When to choose process or thread backend?

It depends on how your func in .apply(func) look like, here are some tips:

  • First, if you want func to modify elements inplace, the you can only use thread backend. With process backend you can only rely on the return values of .map(), the modification happens inside func is lost.

  • Second, follow what people often suggests: IO-bound func uses thread, CPU-bound func uses process.

  • Last, ignore the second rule and what people told you. Test it by yourself and use whatever faster.

Use map_batch() to overlap CPU & GPU computation#

As I said, map() / map_batch() has its own charm: it returns an iterator (of batch) where the partial result is immediately available, regardless if your function is still running. One can leverage this feature to speedup computation, especially when working with a CPU-GPU pipeline.

Let’s see an example, say we have a DocumentArray with 1024 Documents, assuming we can run a CPU job for a 16-Document batch in 1 second/core; and we can run a GPU job for a 16-Document batch in 2 second/core. Say we have 4 CPU core and 1 GPU core as the total resources.

Question: how long will it take to process 1024 Documents?

import time

from docarray import DocumentArray

da = DocumentArray.empty(1024)


def cpu_job(da):
    print(f'cpu on {len(da)} docs')
    time.sleep(1)
    return da


def gpu_job(da):
    print(f'GPU on {len(da)} docs')
    time.sleep(2)

Before jump to the code, lets first whiteboard it, do a simple math:

CPU time: 1024/16/4 * 1s = 16s
GPU time: 1024/16 * 2s   = 128s
Total time: 16s + 128s   = 144s   

So 144s, right? Yes, if we implement with apply(), it is around 144s.

However, we can do better. What if we overlap the computation of CPU and GPU? The whole procedure is anyway GPU bounded. If we can make sure GPU works on every batch right away when it is ready from CPU, rather than waits until all batches are ready from CPU, then we can save a lot of time. To be precise, we could do it in 129s.

Why 129s? Why not 128s

Btw, if you immedidately know the answer you should send your CV to us.

Because the very first batch must be done by the CPU first, this is inevitible, which makes the 1 second non-overlapping. The rest of the time will be overlapped and dominated by GPU’s 128s. Hence, 1s + 128s = 129s.
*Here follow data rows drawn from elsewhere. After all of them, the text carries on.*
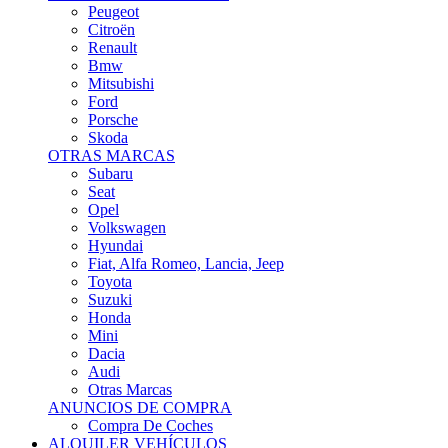
Citroën
Renault
Bmw
Mitsubishi
Ford
Porsche
Skoda
OTRAS MARCAS
Subaru
Seat
Opel
Volkswagen
Hyundai
Fiat, Alfa Romeo, Lancia, Jeep
Toyota
Suzuki
Honda
Mini
Dacia
Audi
Otras Marcas
ANUNCIOS DE COMPRA
Compra De Coches
ALQUILER VEHÍCULOS
ALQUILER VEHÍCULOS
Okay, let’s program these two ways and validate our guess:

da.apply_batch(cpu_job, batch_size=16, num_worker=4)
for b in da.batch(batch_size=16):
    gpu_job(b)
for b in da.map_batch(cpu_job, batch_size=16, num_worker=4):
    gpu_job(b)

Which gives you,

apply: 144.476s
map: 129.326s

Hope this sheds the light on solving the data-draining/blocking problem when you use DocArray in a CPU-GPU pipeline.

Use map_batch() to overlap CPU and network time#

Such technique and mindset can be extended to other pipeline that has potential data-blocking issue. For example, in the implementation of push(), you will find code similar to below:

def gen():
    
    yield _head
    
    def _get_chunk(_batch):
        return b''.join(
            d._to_stream_bytes(protocol='protobuf', compress='gzip')
            for d in _batch
        ), len(_batch)

    for chunk, num_doc_in_chunk in self.map_batch(_get_chunk, batch_size=32):
        yield chunk
    yield _tail


response = requests.post(
    'https://api.hubble.jina.ai/v2/rpc/artifact.upload',
    data=gen(),
    headers=headers,
)

This overlaps the time of sending network request (IO-bounded) with the time of serializing DocumentArray (CPU-bounded) and hence improve the performance a lot.